The plan also calls for the construction of a 7,245 square-foot "commercial building" on the same lot.

Ald. Nicholas Sposato (38th) has supported the proposal almost from the outset, calling the current site — a long-vacant lot caged in barbed-wire fencing — an "eyesore" whose redevelopment is long past due.

But leaders of the Portage Park Neighborhood Association released a letter Sunday denouncing the plan, calling its entrance and exit configuration for cars "unacceptable." Pointing to a copy of the site development plan they'd obtained from Sumac, the group wrote that allowing drivers to make left turns onto either of two major thoroughfares would pose a serious safety risk.

The plan marks a 7,245 square-foot "commercial building" with a smaller "coffee shop with drive thru" next door. [Sumac]

"It's dangerous already when you have six lanes of traffic there, with two bus stops blocking visibility," Phillip Schwartz, the vice president of the association, said earlier this month. "Can you imagine what happens when someone wants to make a left turn and people are zipping around to the right, or if someone's trying to cross three turn lanes?"

At a November community meeting, Schwartz asked the developer if the plan could be tweaked to include so-called "pork chop entrances," which curve to ensure that cars can only enter by making right-hand turns, according to the letter. The group was "dismayed" to see that the change wasn't made, it continued.

Plus, while Sposato has assured neighbors that Sumac is designing the smaller building with Starbucks in mind, Schwartz noted that the café franchise hasn't made a public bid for the location, opening the possibility that another operator could swoop in.

The Seattle-based coffee chain has been known to guard plans for new locations, typically waiting until construction finishes before it announces any commitment to a new property.
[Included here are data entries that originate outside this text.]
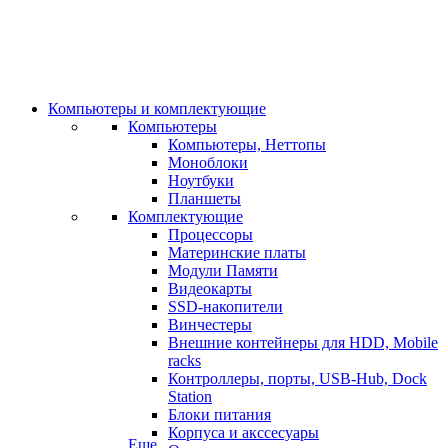
Компьютеры и комплектующие
Компьютеры
Компьютеры, Неттопы
Моноблоки
Ноутбуки
Планшеты
Комплектующие
Процессоры
Материнские платы
Модули Памяти
Видеокарты
SSD-накопители
Винчестеры
Внешние контейнеры для HDD, Mobile
racks
Контроллеры, порты, USB-Hub, Dock
Station
Блоки питания
Корпуса и акссесуары
Еще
"The question is that if you don't get the Starbucks that you're hailing as the savior of the neighborhood, what happens if it ends up being a half-KFC, half-Taco Bell?" Schwartz said. "Because once you put a drive-thru in there, they're going to find a business that wants it, if Starbucks doesn't."

But neighbors hoping to spur development can't afford to turn their noses up at a proposal for a new business, according to David Feller, president of the nascent West Portage Park Neighbors Association.
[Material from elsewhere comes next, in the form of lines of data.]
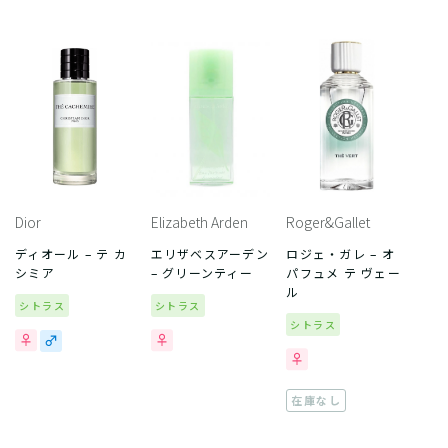
Dior
Elizabeth Arden
Roger&Gallet
ディオール – テ カ
エリザベスアーデン
ロジェ・ガレ – オ
シミア
– グリーンティー
パフュメ テ ヴェー
ル
シトラス
シトラス
シトラス
在庫なし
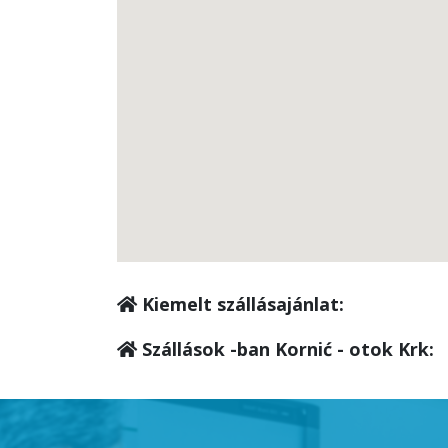
Kiemelt szállásajánlat:
Szállások -ban Kornić - otok Krk:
"There are always people in community meetings who say we need to be supporting local businesses and not big box stores, but at the end of the day you need both," Feller said. "If you think independent businesses are going to bolster the revitalization of a commercial corridor, you're hitting on a fool's errand."
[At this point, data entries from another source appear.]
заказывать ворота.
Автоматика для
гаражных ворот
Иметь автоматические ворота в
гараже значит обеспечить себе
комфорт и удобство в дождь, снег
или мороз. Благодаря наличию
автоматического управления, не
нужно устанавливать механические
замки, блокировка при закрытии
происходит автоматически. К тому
As an example, Feller pointed to the burst of new businesses poised to open soon in the Six Corners Shopping District, including Binny's Beverage Depot, Culver's and a Starbucks of its own.

Founded last year with a goal of breathing new life into an area dotted with empty storefronts, Feller's group lent the Starbucks proposal an official endorsement in the form of a Wednesday Facebook post.

The association isn't alone in its support for the proposal. The plan also has the blessing of the Portage Park Chamber of Commerce, president George Borovik said.

But supporters have yet to win over Robert Quezada, the owner of Portage Grounds, 5501 W. Irving Park Road.

"I'm hopeful that maybe they can bring more foot traffic, or get some of the overflow from people who don't want to wait in line" for Starbucks, Quezada said. "But inevitably, I'm really scared that they're going to take our customers. We're still trying to pay back debt from when we opened, and I'm afraid we're going to have to shut down before we get there."

Quezada also echoed Schwartz's warnings about traffic safety, saying he's "very concerned" about pedestrians crossing over from the adjacent Portage Park.

But to Sposato, the fear of drivers making ill-advised left turns is no reason to change the project's design, he said.

"Every meeting, someone brings up this concern about cars making left turns, but at the end of the day, there's nothing we can do about it unless we keep a [police] squad car out there all day," Sposato said. "You can't stop people from driving like idiots."

Sumac has not responded to multiple requests for comment.